La candidature de Marne-la-Vallée est entourée d'un certain secret. On sait simplement qu'elle serait portée par Disney et qu'elle aurait les préférences de Bernie Ecclestone et de l'ex-champion du monde de F 1 Alain Prost, mais aussi et surtout du Premier ministre, François Fillon, passionné de sport automobile. L'investissement, estimé à 50 millions d'euros, serait assuré par le groupe Lagardère. Des études de faisabilité ont été menées, sur les terrains que devait utiliser Disney pour un troisième parc de loisirs. Mais ce projet fait face à une vive opposition parmi les habitants, qui craignent les nuisances sonores et environnementales.

Sarcelles pourrait tirer parti de cette fronde.

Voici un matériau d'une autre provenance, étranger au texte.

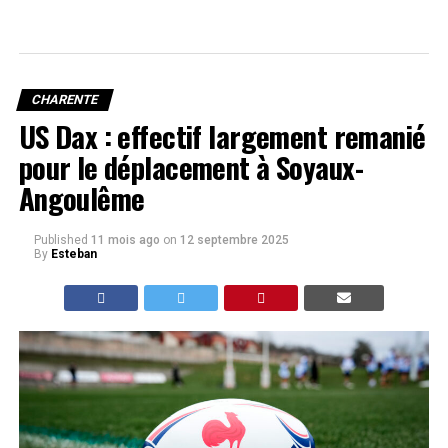
CHARENTE
US Dax : effectif largement remanié
pour le déplacement à Soyaux-
Angoulême
Published
11 mois ago
on
12 septembre 2025
By
Esteban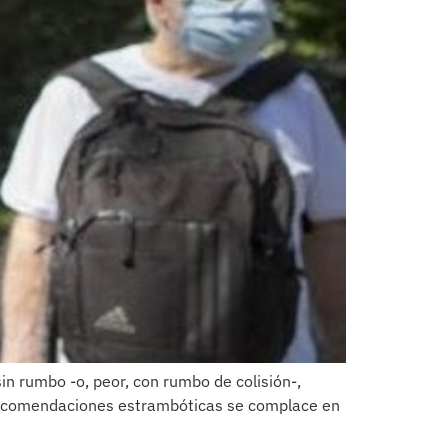
in rumbo -o, peor, con rumbo de colisión-,
us recomendaciones estrambóticas se complace en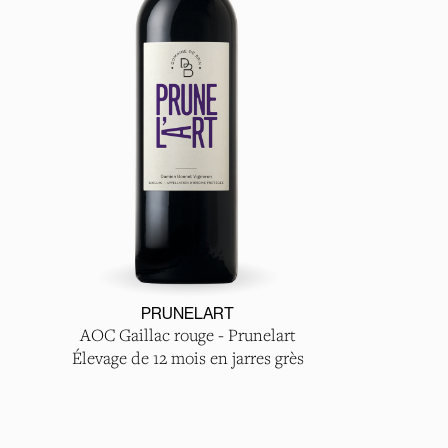
PRUNELART
AOC Gaillac rouge - Prunelart
Élevage de 12 mois en jarres grès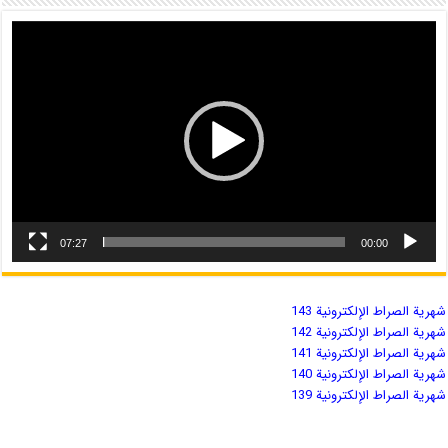
07:27
00:00
شهریة الصراط الإلكترونية 143
شهریة الصراط الإلكترونية 142
شهریة الصراط الإلكترونية 141
شهریة الصراط الإلكترونية 140
شهریة الصراط الإلكترونية 139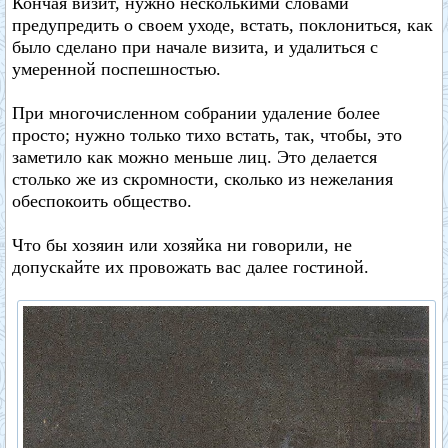
Кончая визит, нужно несколькими словами
предупредить о своем уходе, встать, поклониться, как
было сделано при начале визита, и удалиться с
умеренной поспешностью.
При многочисленном собрании удаление более
просто; нужно только тихо встать, так, чтобы, это
заметило как можно меньше лиц. Это делается
столько же из скромности, сколько из нежелания
обеспокоить общество.
Что бы хозяин или хозяйка ни говорили, не
допускайте их провожать вас далее гостиной.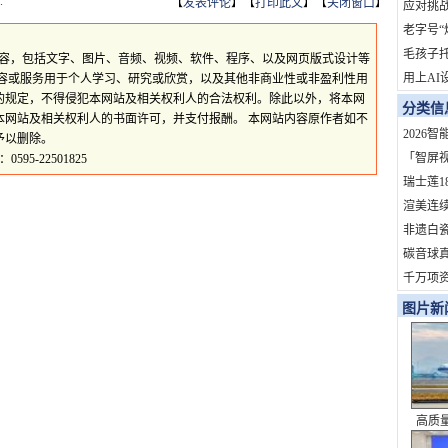
.
【
发表评论
】【
打印此文
】【
关闭窗口
】
地？
应对挑战
拓市场
老字号“
依赖症
毛孩子
所有内容，包括文字、图片、音频、视频、软件、程序、以及网页版式设计等
用上AI
内容或服务用于个人学习、研究或欣赏，以及其他非商业性或非盈利性用
的规定，不得侵犯本网站及相关权利人的合法权利。除此以外，将本网
火了！
分类信
本网站及相关权利人的书面许可，并支付报酬。 本网站内容原作者如不
订单
2026
予以删除。
家？
「智屏
5-22501825
开启OT
瑞士莲1
定制熊
渲美连
定参与
非遗白
杆！
旅202
碳音球真
礼盒即
科学拆
千万项
道，重
度影响
图片新
化服务商
高质
史性成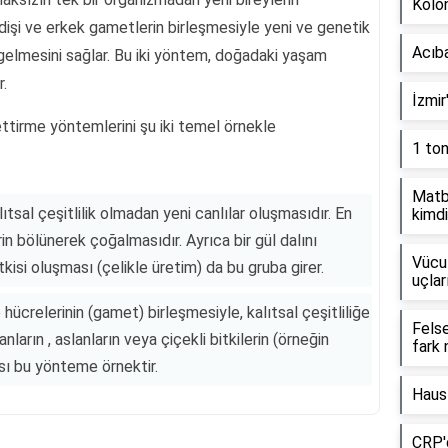
Kolon
dişi ve erkek gametlerin birleşmesiyle yeni ve genetik
Acıb
 gelmesini sağlar. Bu iki yöntem, doğadaki yaşam
r.
İzmir
ettirme yöntemlerini şu iki temel örnekle
1 to
Matb
tsal çeşitlilik olmadan yeni canlılar oluşmasıdır. En
kimdi
in bölünerek çoğalmasıdır. Ayrıca bir gül dalını
Vücut
tkisi oluşması (çelikle üretim) da bu gruba girer.
uçlar
hücrelerinin (gamet) birleşmesiyle, kalıtsal çeşitliliğe
Fels
anların , aslanların veya çiçekli bitkilerin (örneğin
fark 
ı bu yönteme örnektir.
Haus
CRP'd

L'ambitieux « Pôle Val de France » prévoit un complexe comprenant le circuit, un centre de recherche sur les moteurs propres ou encore une salle omnisports de 20 000 places. Coût total : 700 millions d'euros. Pour François Pupponi, député maire de Sarcelles (PS), le gouvernement se trouve face à un choix politique : « Disney, c'est la solution de facilité : on continue à développer les mêmes territoires. A l'inverse, notre projet permet de se réapproprier des terrains du nord de Paris abandonnés par l'Etat et de montrer une volonté d'aménagement du territoire. »

La FFSA examinera les dossiers en octobre et sollicitera le soutien du gouvernement sur son choix. A la fin, c'est Bernie Ecclestone qui aura le dernier mot.